Los "guiris" empiezan a pillarle el punto al Día del Libro. Aunque se trata de una costumbre catalana, lo cierto es que ha arraigado en latitudes tan alejadas y exóticas como Tokio o Palma de Mallorca. En el fondo tiene su lógica. El Día de Sant Jordi reaviva en nosotros el viejo sueño de ser mejores, más cultos y más felices. Lo asombroso es que ésta es la clase de sueño que ha desaparecido por completo de los programas electorales y del horizonte de la sociedad. ¿Mejores, más cultos? Ni de coña. A lo sumo unos pocos distinguen aún la palabra "felices". Pero como nos han comido el tarro contándonos el cuento de que la felicidad era sinónimo de bienes materiales, nos hemos convertido en unos desdichados. El Día del Libro, pues, nos devuelve por unas horas a lo mejor de nosotros mismos, no a lo que somos sino a lo que podríamos llegar a ser. Un paseo, un libro, una rosa, un amigo, el amor.

Editorialmente hablando, este año la gran triunfadora fue Sloper. Ninguna otra editorial mallorquina cuenta entre sus filas con un equipo semejante. Aquella tarde me acerqué a El Corte Inglés y allí estaba Román Piña, firmando ejemplares de El general y la musa, audaz y delirante visón del paso de Franco por la isla. Pero no era el único star: saludé a Carlos Jover, cuyos inquietantes relatos de Durmiendo en Gotham todavía me quitan el sueño, y recibí el abrazo de Octavio Cortés, el último excéntrico genial de nuestras letras. Este Cortés dará mucho de qué hablar, ya lo verán. Porque tras firmar ejemplares de Cómo apedrear a un escritor de éxito y brindar al mundo un impagable manual de instrucciones para sobrevivir a la crisis, luego se fue él solito a la sede del PP para templar los ardores de un centenar de desahuciados que pedían cabezas. Ninguno de los presentes sabía que estaban nada menos que frente al coordinador de Inserción Social del Consell de Mallorca. Presuntamente el enemigo. Pero tras escuchar el monólogo honesto y vibrante de Cortés, se lo llevaron en andas como a un torero.
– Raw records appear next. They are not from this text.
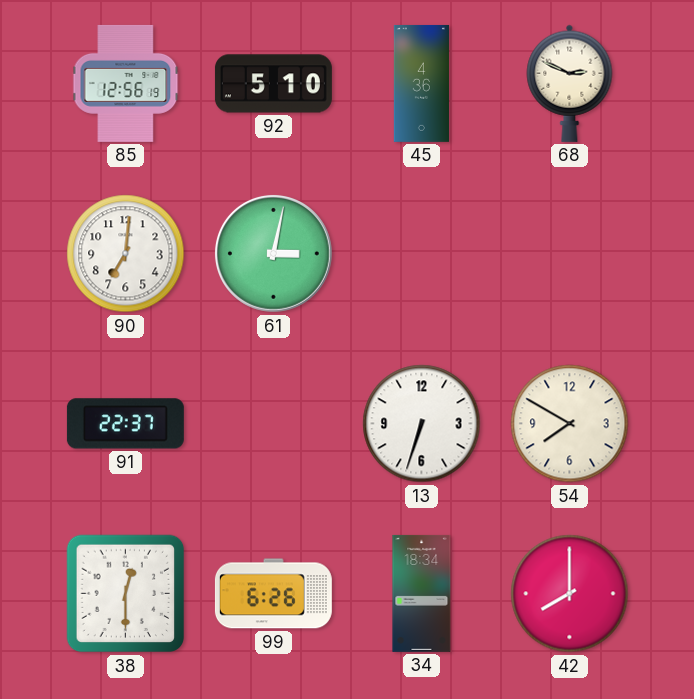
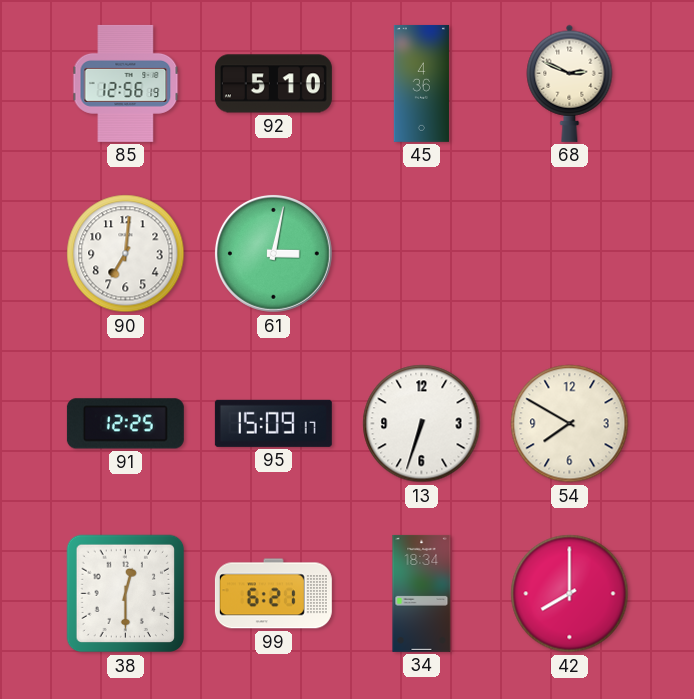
91: 22:37 -> 12:25
95: none -> 15:09
99: 6:26 -> 6:21
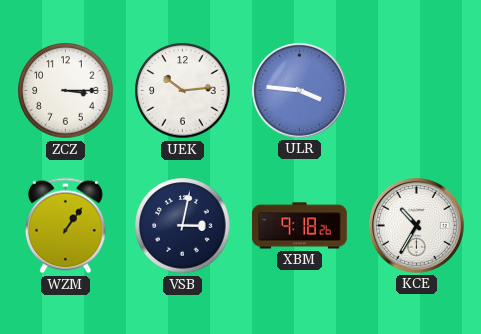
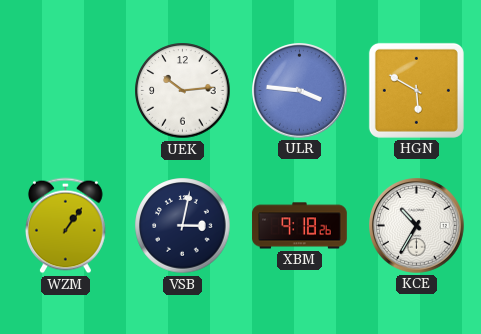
ZCZ: 3:15 -> none
HGN: none -> 5:50
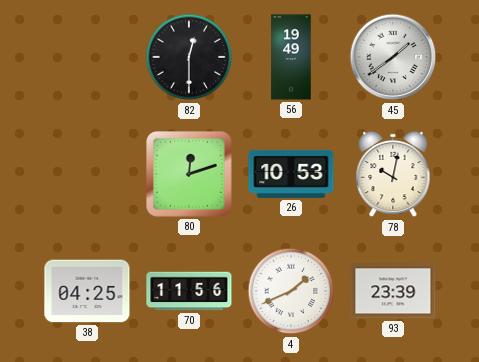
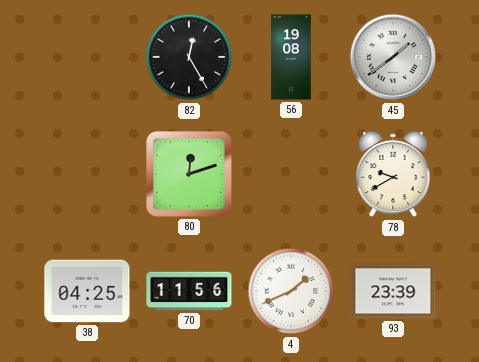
82: 12:30 -> 12:25
56: 19:49 -> 19:08
26: 10:53 -> none
78: 10:02 -> 9:40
Fiel a la tradición, el Día del Libro me deparó además su cuota de grata sorpresa. Me refiero a Salvador Alís, un poeta valenciano afincado en tierras mallorquinas, que acaba de editar un poemario valioso: Time Lapse. Como saben mis enemigos, yo no soy poeta, pero como saben mis amigos, de poesía sé un huevo, con perdón, bastante más que la mayoría de rapsodas que van por el mundo. Por eso reconozco al instante a poetas como Alís, que son los que poseen una voz auténtica y la ponen al servicio de la propia experiencia sin descuidar la andadura que es propia de todos los hombres. En estos versos hay fondo, hay latido, hay verdad, también esa rara pureza que sólo dan los páramos o las cumbres. Y si hablo de Sant Jordi con retraso es porque no he olvidado el deseo de ser mejores, más cultos y más felices.